Donors to an online crowdfunding account for the benefit of jailed journalist Barrett Brown are suing the federal government.
The lawsuit, filed in San Francisco on Tuesday, claims the federal government violated donors’ First Amendment rights when it subpoenaed WePay Inc., the website that hosted the “Free Barrett Brown” fundraiser for “any and all information” related to the fund.
“The First Amendment clearly says that we can freely associate and give to causes that we support without fear of reprisal,” said Kevin Gallagher, the man who established the “Free Barrett Brown” fund and the only named plaintiff in the lawsuit.
According to the lawsuit, the subpoenaed information was handed over to the FBI for use in the government’s case against Brown.
Brown made headlines in 2012 when he was arrested for sharing a link that contained information tied to the infamous Stratfor hack. In late 2011, Anonymous hacked into the private intelligence firm Strategic Forecasting, also known as Stratfor. The hack exposed a trove of millions of emails, many of which contained credit card numbers and other sensitive information.
At the time, Brown was a journalist whose work focused on the U.S. government and its relationship with private intelligence contractors. Shortly after the Strafor hack, Brown shared a link to a file that contained some of the credit card information leaked in the Strafor attack in a chat room. He was arrested shortly thereafter.
News of Brown’s arrest sparked outrage among advocates for free speech and free press, and prompted Gallagher to take action. He established the “Free Barrett Brown” crowdsourcing campaign in an effort to raise funds for Brown’s legal defense. At one point Brown faced the possibility of serving a 100-year sentence.
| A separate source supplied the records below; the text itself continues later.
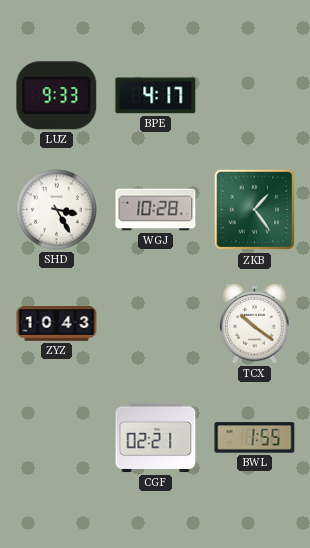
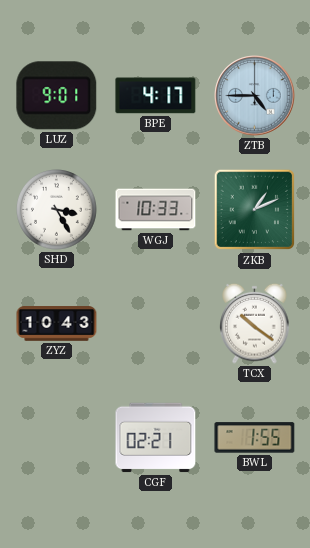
LUZ: 9:33 -> 9:01
ZTB: none -> 4:45
WGJ: 10:28 -> 10:33
ZKB: 1:24 -> 1:11
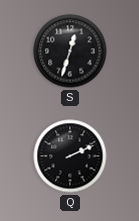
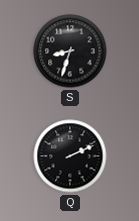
S: 12:33 -> 8:33
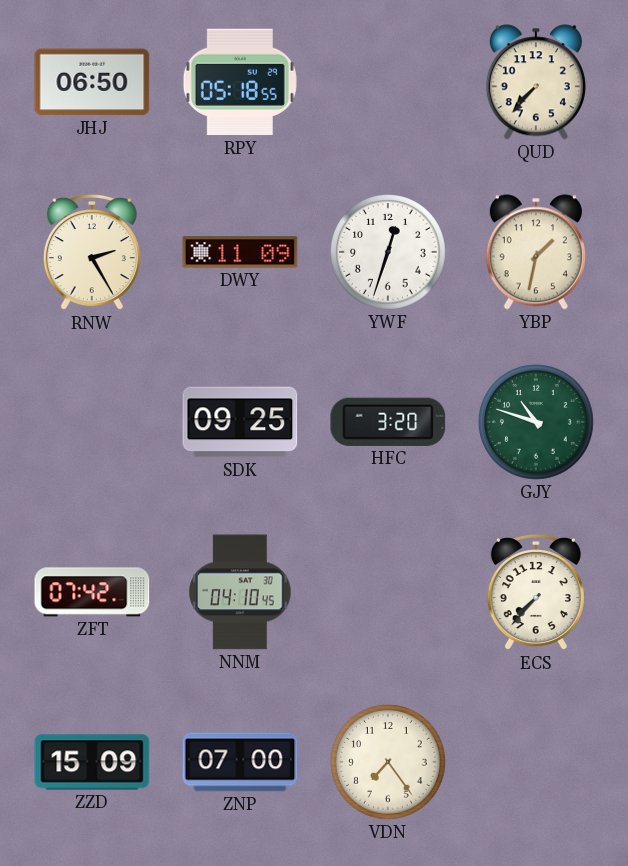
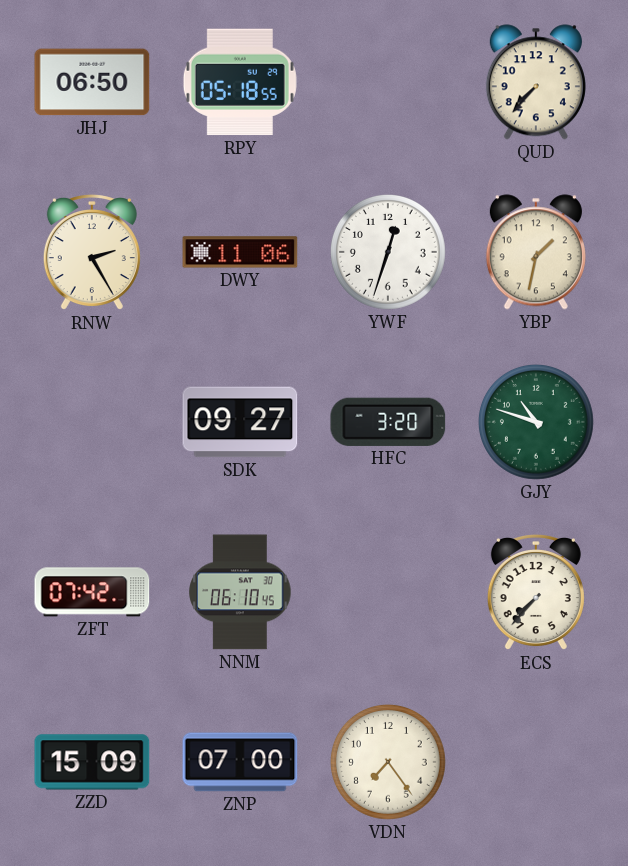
DWY: 11:09 -> 11:06
SDK: 09:25 -> 09:27
NNM: 04:10 -> 06:10
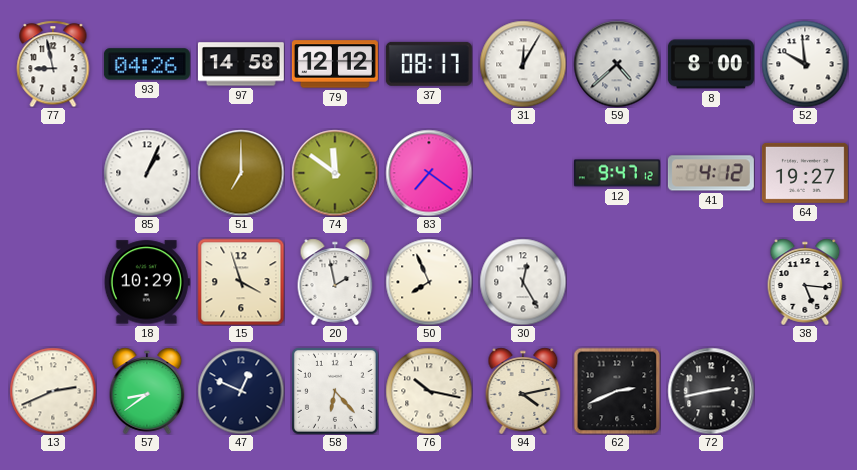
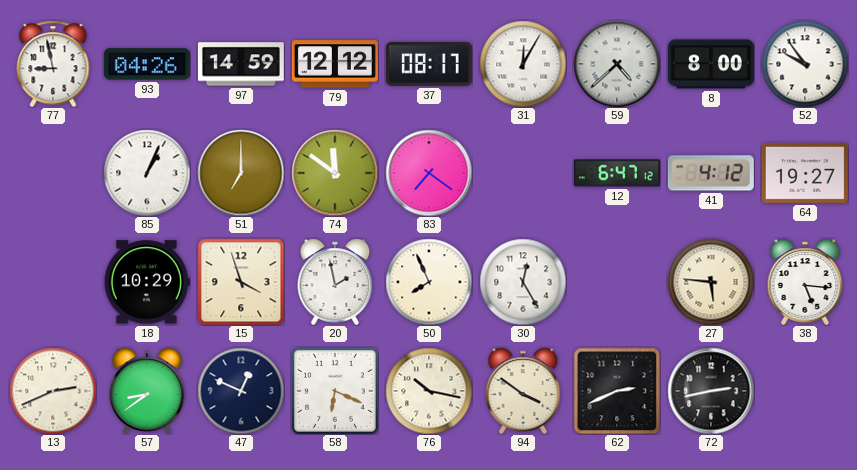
97: 14:58 -> 14:59
52: 9:59 -> 9:54
12: 9:47 -> 6:47
27: none -> 5:46
58: 6:23 -> 6:19
94: 4:13 -> 3:51
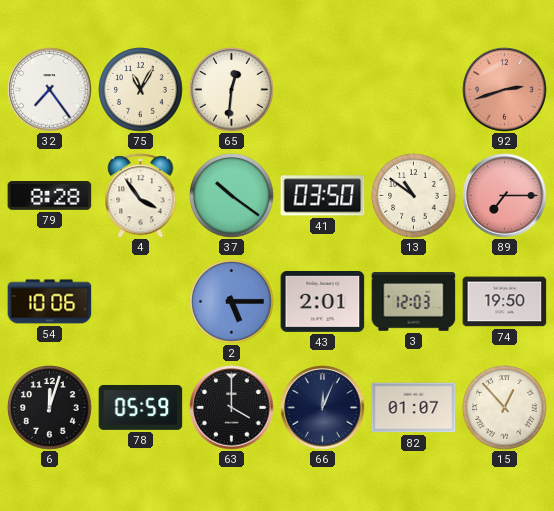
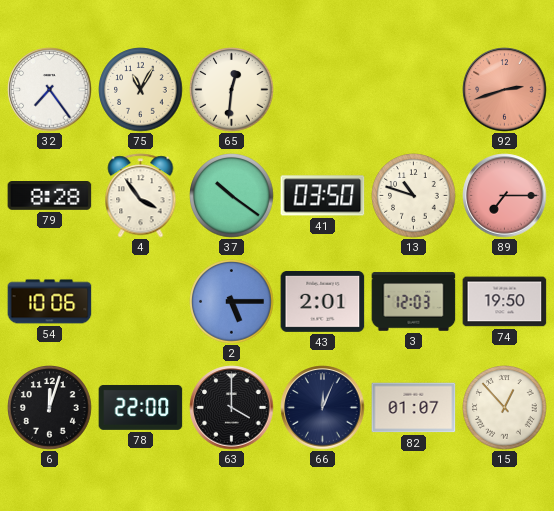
13: 10:51 -> 10:48
78: 05:59 -> 22:00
Brown was eventually sentenced to five years in federal prison in 2015.
The lawsuit alleges the information that the government sought from WePay was irrelevant to its case against Brown and would instead be used to "identify and surveil Mr. Brown’s financial supporters.”
Gallagher says he became aware of the subpoena in 2015 when he obtained emails that showed the government had obtained sensitive information about the “Free Barrett Brown” fundraising account.
He says by the time he found out about the subpoena, it was a year or two after the government had issued it.
Gallagher says the government should have notified him or the other donors before issuing the subpoena.
NBC Bay Area reached out to the Department of Justice for comment but has not heard back.
Gallagher told NBC Bay Area that his work as an activist has taught him to always safeguard sensitive information. He says he’s curious to find out just how much the government collected about him and the other donors.
“I’m no stranger to the idea that I might be a target and that I have to use stuff like encryption and do whatever I can to protect my privacy and security,” he said.